=== INFORMATION ===

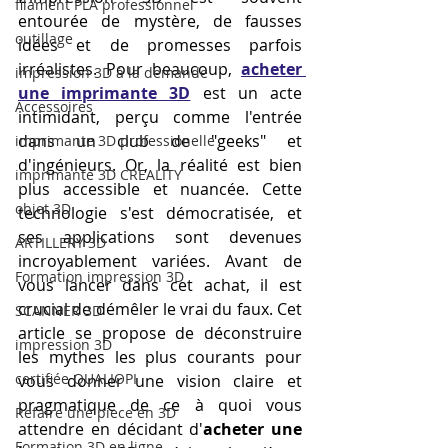
filament PLA professionnel
entourée de mystère, de fausses 
outillage
idées et de promesses parfois 
irréalistes. Pour beaucoup, 
acheter 
impression 3D à la demande
une imprimante 3D
 est un acte 
Accessoires
intimidant, perçu comme l'entrée 
dans un club de "geeks" et 
imprimante 3D professionelle
d'ingénieurs. Or, la réalité est bien 
imprimante 3D CREALITY
plus accessible et nuancée. Cette 
objet 3D
technologie s'est démocratisée, et 
ses applications sont devenues 
ARTILLERY 3D
incroyablement variées. Avant de 
Formation impression 3D
vous lancer dans cet achat, il est 
crucial de démêler le vrai du faux. Cet 
SCANNER 3D
article se propose de déconstruire 
impression 3D
les mythes les plus courants pour 
certifiée QUALIOPI
vous donner une vision claire et 
pragmatique de ce à quoi vous 
Refaire une piece en 3D
attendre en décidant d'
acheter une 
Formation 3D en ligne.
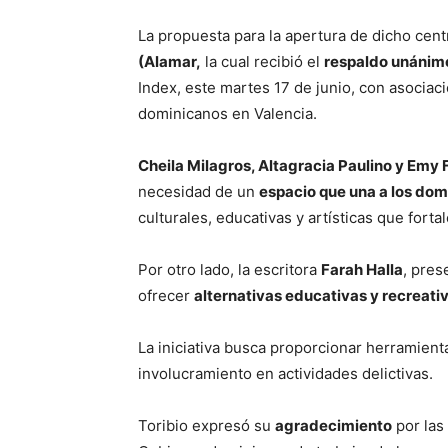
La propuesta para la apertura de dicho cent
(Alamar,
la cual recibió el
respaldo unánim
Index, este martes 17 de junio, con asociac
dominicanos en Valencia.
Cheila Milagros, Altagracia Paulino y Emy 
necesidad de un
espacio que una a los do
culturales, educativas y artísticas que forta
Por otro lado, la escritora
Farah Halla
, pres
ofrecer
alternativas educativas y recreativ
La iniciativa busca proporcionar herramienta
involucramiento en actividades delictivas.
Toribio expresó su
agradecimiento
por las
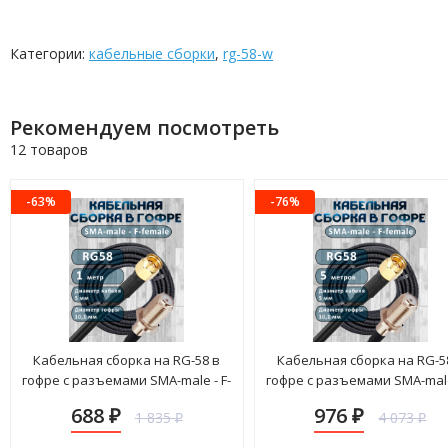
Категории:
кабельные сборки
,
rg-58-w
Рекомендуем посмотреть
12 товаров
-63%
-76%
Кабельная сборка на RG-58 в
Кабельная сборка на RG-5
гофре с разъемами SMA-male - F-
гофре с разъемами SMA-male 
female, 1 метр
female, 5 метров
688
976
1 835
4 073
₽
₽
₽
₽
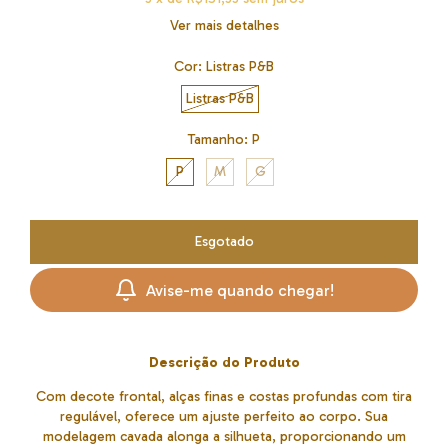
Ver mais detalhes
Cor:
Listras P&B
Listras P&B
Tamanho:
P
P
M
G
Avise-me quando chegar!
Descrição do Produto
Com decote frontal, alças finas e costas profundas com tira
regulável, oferece um ajuste perfeito ao corpo. Sua
modelagem cavada alonga a silhueta, proporcionando um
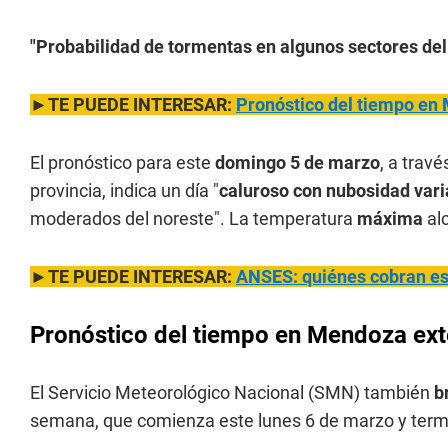
"Probabilidad de tormentas en algunos sectores de
►TE PUEDE INTERESAR:
Pronóstico del tiempo en
El pronóstico para este
domingo 5 de marzo
, a trav
provincia, indica un día "
caluroso con nubosidad vari
moderados del noreste". La temperatura
máxima
al
►TE PUEDE INTERESAR:
ANSES: quiénes cobran e
Pronóstico del tiempo en Mendoza ex
El Servicio Meteorológico Nacional (SMN) también
b
semana, que comienza este lunes 6 de marzo y termi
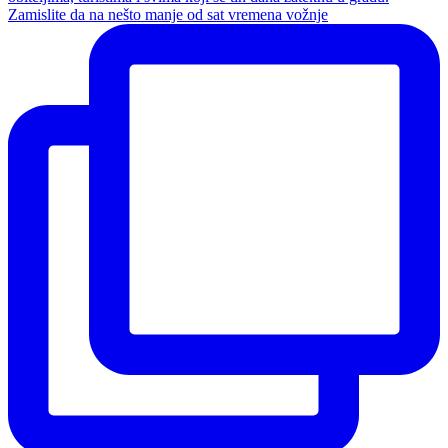
Zamislite da na nešto manje od sat vremena vožnje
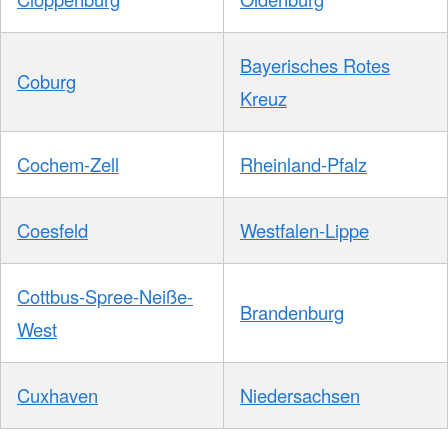
Bayerisches Rotes
Coburg
Kreuz
Cochem-Zell
Rheinland-Pfalz
Coesfeld
Westfalen-Lippe
Cottbus-Spree-Neiße-
Brandenburg
West
Cuxhaven
Niedersachsen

===

WHAT YOU NEED TO DO:
Look for the word "dans" in the data, then return every line that contains it.

OUTPUT BELOW:
dans un club de "geeks" et 
vous lancer dans cet achat, il est 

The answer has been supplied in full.